The model perfectly identifies “Low” performers (108/108).

It correctly predicts 20/23 “High” students, misclassifying 3 as “Medium.”

It predicts 65/69 “Medium” students correctly, misclassifying 4 as “Low.”

Overall, the model is strongest at detecting “Low” performers and has minor confusion between “High” and “Medium.”


In [None]:
importances = pd.Series(model.feature_importances_, index=X.columns).sort_values(ascending=False)

# Plotting feature importance
plt.figure(figsize=(12, 8))
colors = plt.cm.RdYlGn(importances / importances.max())
colors = colors.tolist()

ax = sns.barplot(
    x=importances,
    y=importances.index,
    hue=importances.index,
    palette=colors,
    legend=False,
    edgecolor='black',
    linewidth=1.5
)

# Adding value labels
for i, (value, name) in enumerate(zip(importances, importances.index)):
    percentage = (value / importances.sum()) * 100
    ax.text(value + 0.005, i, f'{value:.4f} ({percentage:.1f}%)',
            va='center', fontweight='bold', fontsize=10)

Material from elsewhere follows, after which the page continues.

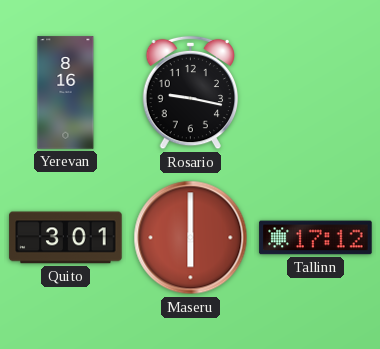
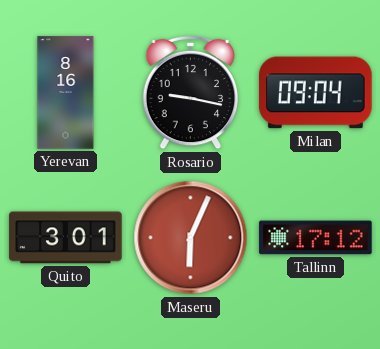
Milan: none -> 09:04
Maseru: 6:00 -> 6:04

plt.xlabel('Importance Score', fontsize=13, fontweight='bold')
plt.ylabel('Features', fontsize=13, fontweight='bold')
plt.title('Feature Importance of the Model', fontsize=15, fontweight='bold', pad=20)
plt.grid(axis='x', alpha=0.3, linestyle='--')
plt.xlim(0, importances.max() * 1.15)
plt.tight_layout()
plt.show()

# Detailed Feature Importance Table
print("\n" + "="*80)
print("                    DETAILED FEATURE IMPORTANCE REPORT")
print("="*80)

importance_df = pd.DataFrame({
    'Feature': importances.index,
    'Importance Score': importances.values,
    'Percentage (%)': (importances.values / importances.sum() * 100).round(2),
    'Cumulative %': (importances.values / importances.sum() * 100).cumsum().round(2),
    'Rank': range(1, len(importances) + 1)
})

print(importance_df.to_string(index=False))
print("="*80)

# Summary Statistics
print(f"\n SUMMARY STATISTICS:")
print(f"   • Total Number of Features: {len(importances)}")
print(f"   • Most Important Feature: {importances.index[0]} ({importances.values[0]:.4f})")
print(f"   • Least Important Feature: {importances.index[-1]} ({importances.values[-1]:.4f})")
print(f"   • Average Importance Score: {importances.mean():.4f}")
print(f"   • Top 3 Features Total Contribution: {(importances.values[:3].sum() / importances.sum() * 100):.1f}%")
print("="*80 + "\n")

### 10. Visualizing and Reporting Feature Importance

Based on the results, the most influential features are reading score, writing score, and math score, which together account for 92% of the model's total importance. The remaining features (race/ethnicity, parental level of education, gender, test preparation course, and lunch) have relatively low importance, indicating they contribute much less to the predictions. In short, students' exam scores are the primary factors driving the model's decisions.